- Film poster
- Directed by: Thaddeus O'Sullivan
- Screenplay by: Corinne Le Hong
- Story by: Michael Doorley
- Produced by: Noëlette Buckley Finn Gjerdrum Stein B. Kvae Jackie Larkin Lesley McKimm Thaddeus O'Sullivan Maggie Pope Meinolf Zurhorst
- Starring: Martin Sheen Stephen Rea Trystan Gravelle Milly Plunkett Tom Hickey Joey O'Sullivan Amy Huberman
- Cinematography: John Christian Rosenlund
- Edited by: Dermot Diskin
- Music by: Nicholas Hooper
- Distributed by: Tribeca Film
- Release dates: October 2011 (Busan); 9 March 2012 (Ireland);
- Running time: 87 minutes
- Country: Ireland
- Language: English
- Budget: $3,500,000 US

= Stella Days =

Stella Days is a 2011 film directed by Thaddeus O'Sullivan and starring Martin Sheen as a Catholic priest in rural Ireland during the mid-1950s.
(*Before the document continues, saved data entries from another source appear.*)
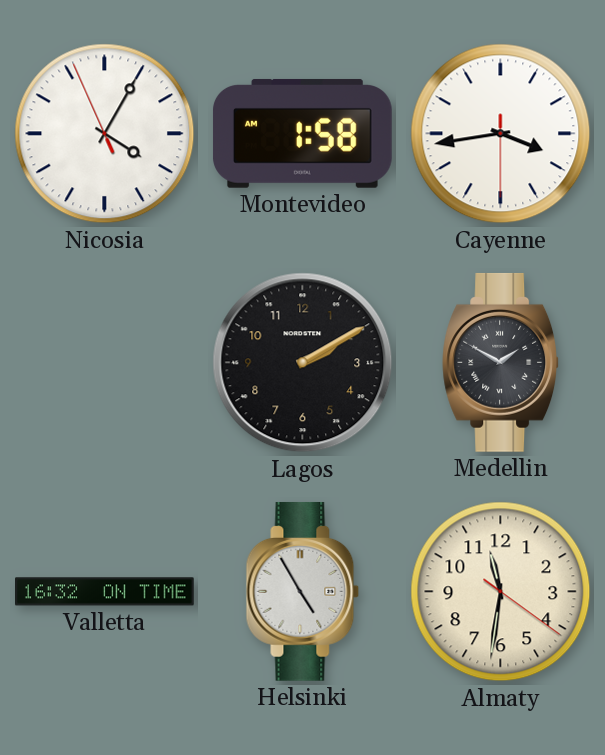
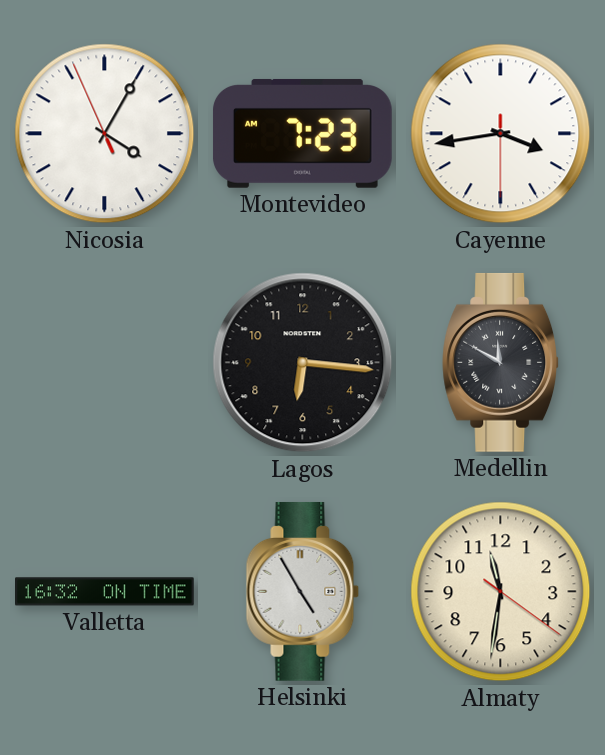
Montevideo: 1:58 -> 7:23
Lagos: 2:10 -> 6:16
Medellin: 1:50 -> 11:50
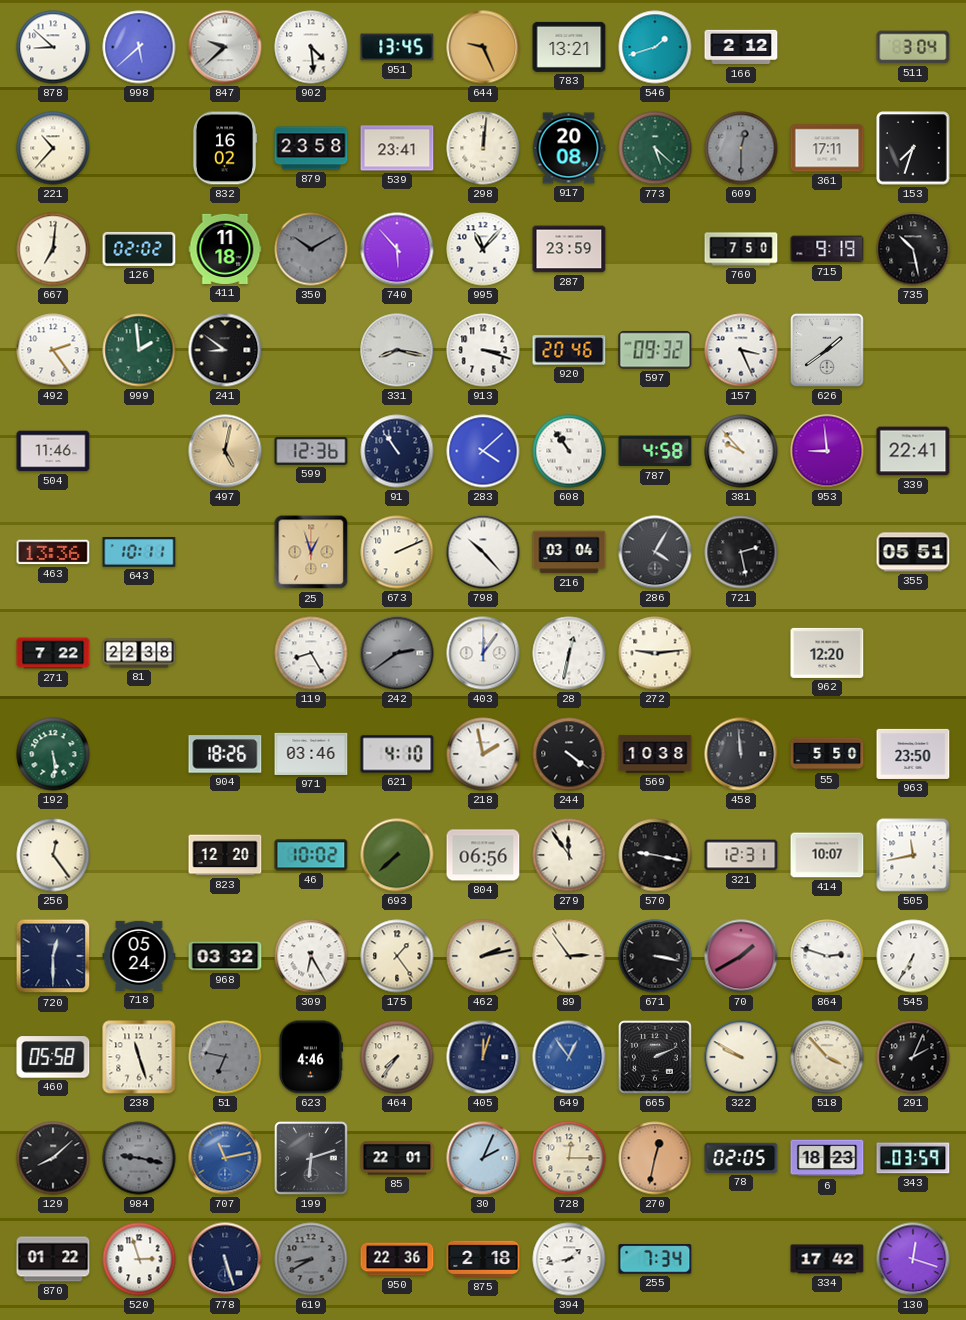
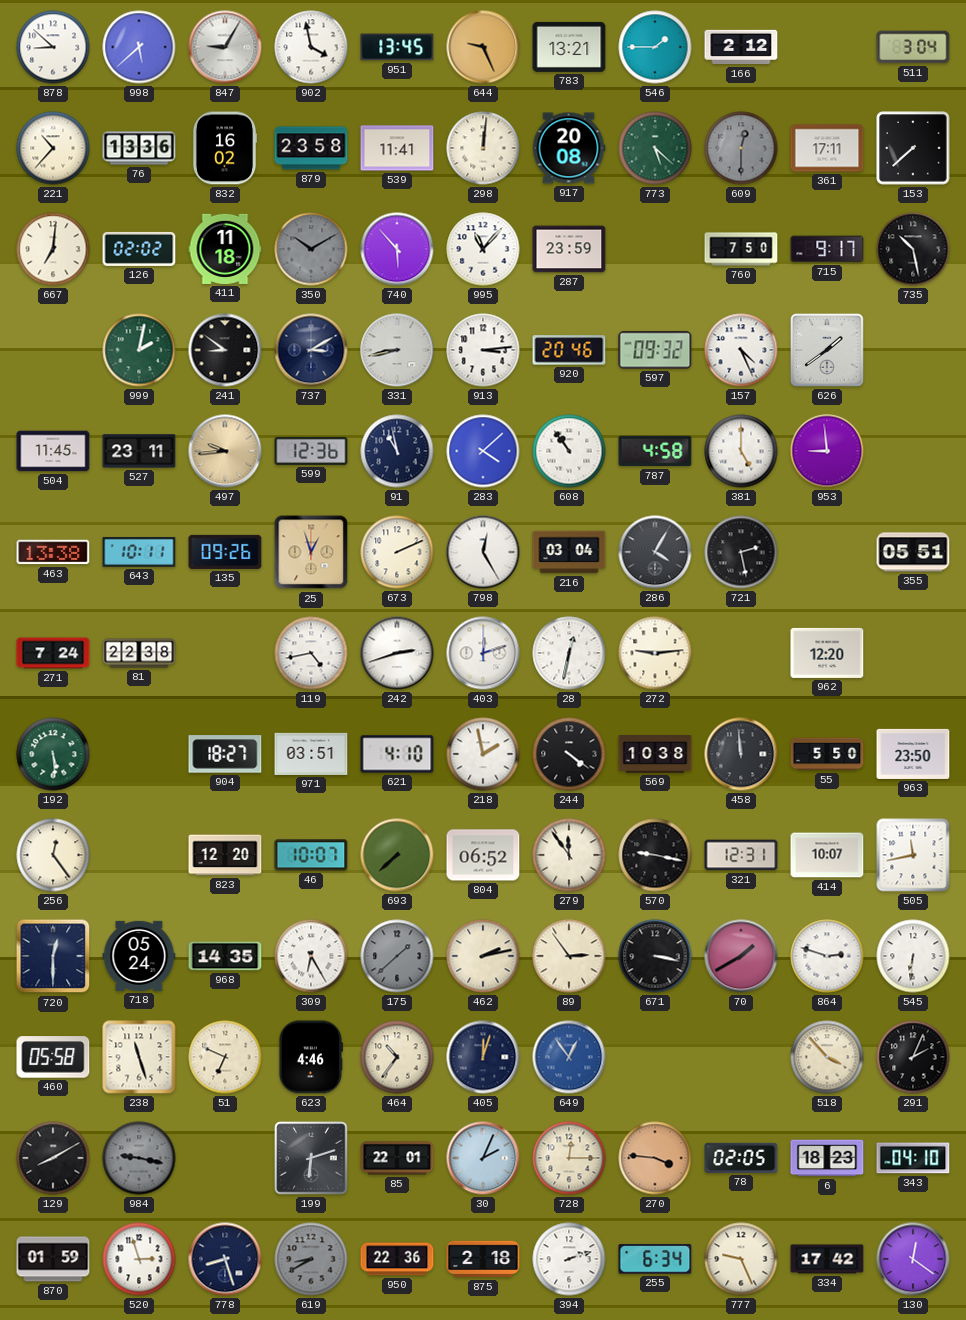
847: 9:38 -> 9:05
902: 4:29 -> 3:58
546: 1:42 -> 1:45
76: none -> 13:36
539: 23:41 -> 11:41
153: 7:33 -> 7:38
715: 9:19 -> 9:17
492: 2:24 -> none
999: 1:59 -> 2:02
737: none -> 3:10
331: 8:17 -> 8:43
913: 3:18 -> 3:14
157: 3:26 -> 4:26
504: 11:46 -> 11:45
527: none -> 23:11
497: 5:02 -> 9:44
91: 10:54 -> 10:58
381: 9:53 -> 5:00
339: 22:41 -> none
463: 13:36 -> 13:38
135: none -> 09:26
798: 10:23 -> 12:25
271: 7:22 -> 7:24
119: 8:25 -> 4:43
242: 2:39 -> 2:42
242 dial: grey -> white
403: 12:06 -> 12:12
904: 18:26 -> 18:27
971: 03:46 -> 03:51
46: 10:02 -> 10:07
804: 06:56 -> 06:52
968: 03:32 -> 14:35
175: 1:24 -> 1:38
175 dial: cream -> grey
545: 6:35 -> 6:31
51: 6:47 -> 6:49
51 dial: grey -> cream
464: 7:36 -> 10:36
665: 2:11 -> none
322: 9:50 -> none
129: 8:08 -> 8:10
707: 11:13 -> none
270: 12:32 -> 3:46
343: 03:59 -> 04:10
870: 01:22 -> 01:59
778: 5:27 -> 8:27
394: 1:43 -> 2:12
255: 7:34 -> 6:34
777: none -> 9:26
130: 12:18 -> 12:21
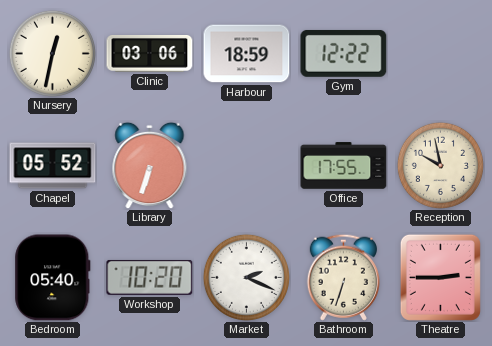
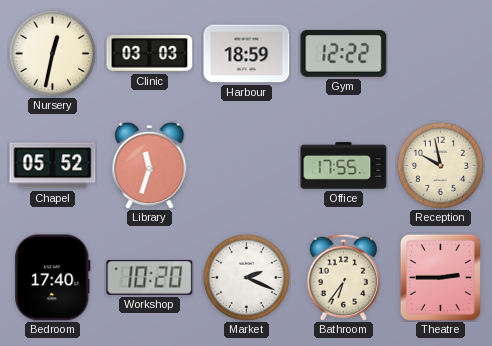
Clinic: 03:06 -> 03:03
Library: 6:33 -> 11:33
Bedroom: 05:40 -> 17:40
Bathroom: 6:33 -> 6:36
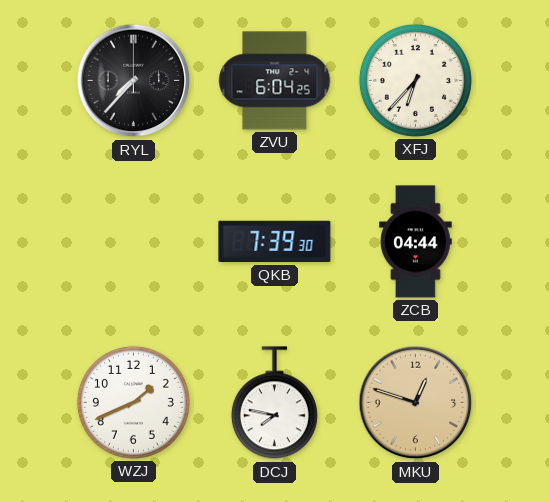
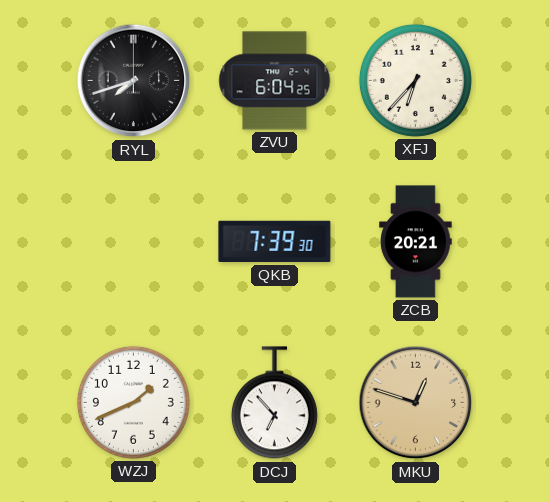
RYL: 7:37 -> 7:42
ZCB: 04:44 -> 20:21
DCJ: 7:47 -> 6:53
The film is based on the book Stella Days: The Life and Times of a Rural Irish Cinema, written by Michael Doorley, which concerns the true story of how a small cinema came into being in the town of Borrisokane in County Tipperary. Filming took place in the town of Fethard rather than Borrisokane. The film was screened in front of an invited audience in the Clarke Memorial Hall, Borrisokane on 24 March 2012.